Suite au rapport IGAS-IGEDD qui leur a été remis, le gouvernement a annoncé le lancement, dès 2026, d’une feuille de route conjointe pour accélérer le déploiement de l’habitat partagé partout en France.

  • Caisse Nationale d’Assurance Vieillesse

  • Prêt Locatif à Usage Social

  • Prêt Locatif Aidé d’Intégration

Des expériences pilotes financées par le grand pôle financier public

En vue d’aider les Départements, chefs de file de l’habitat partagé dans les territoires, dans leur programmation de l’offre par types de solutions, la CNSA prévoit de lancer, dans le cours de l’année 2026, un appel à candidatures visant à désigner et soutenir 5 départements expérimentateurs via des crédits d’ingénierie.

Résolu à faire levier en complément de l’expérimentation de la CNSA, le groupe Caisse des Dépôts (CDC) se mobilise de son côté pour financer les projets émergents : dans tous les départements, la CDC mobilisera des crédits d’ingénierie, des fonds d’investissement ainsi que des prêts pour créer cette offre nouvelle et rénover le bâti des résidences existantes.

Au sein de la task force dédiée à l’habitat partagé mise en place, en septembre 2025, au sein du grand pôle financier public, une répartition des rôles au service du développement de l’habitat partagé se fait jour, avec une naturelle segmentation de l’offre. Crédits d’ingénierie, investissement directs et intermédiés, prêts dédiés : la Caisse des dépôts a vocation à soutenir les territoires, mais aussi les bailleurs sociaux et entreprises publiques locales dédiées. La Banque Postale, quant à elle, accompagnera directement les porteurs de projets (collectivités, associations, opérateurs médico-sociaux et bailleurs) via des financements moyen/long terme adaptés aux spécificités économiques de ces modèles ou via des garanties de prêts, en complément des interventions en fonds propres, en ingénierie et en financement du groupe Caisse des Dépôts. CDC Habitat, enfin, se positionnera en tant qu’opérateur, donc comme bailleur social en capacité de monter des projets immobiliers.

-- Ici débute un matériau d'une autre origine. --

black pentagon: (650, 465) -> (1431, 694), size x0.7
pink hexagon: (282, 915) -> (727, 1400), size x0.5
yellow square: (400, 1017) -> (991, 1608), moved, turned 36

La CDC est par ailleurs en ordre de marche pour trouver de nouveaux modèles d’interventions à travers la constitution d’une foncière : un fonds d’investissement dédié à l’accélération de la production d’habitats partagés ou encore d’autres outils de soutien au financement de l’offre.

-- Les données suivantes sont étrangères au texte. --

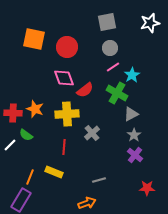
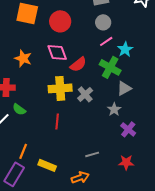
orange star: (35, 109) -> (23, 58), moved
gray cross: (92, 133) -> (85, 94), moved
gray star: (134, 135) -> (114, 109), moved
yellow rectangle: (54, 172) -> (47, 165), moved
red star: (147, 188) -> (126, 162), moved

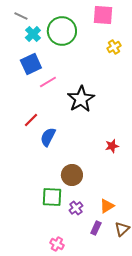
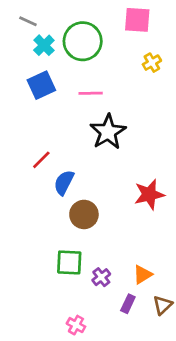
pink line: (48, 82) -> (91, 93), moved, turned 30
red star: (112, 146) -> (149, 194), size x1.6
brown circle: (72, 175) -> (84, 214), moved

Cette participation au déploiement de l’offre d’habitat pour personnes âgées fait partie intégrante de la feuille de route santé et grand-âge de la Caisse des dépôts, dotée de 25 milliards d’euros sur 5 ans.

Près de 6 milliards d’euros ont été engagés dès 2025, auprès des acteurs publics, associatifs et privés de la santé et du grand âge.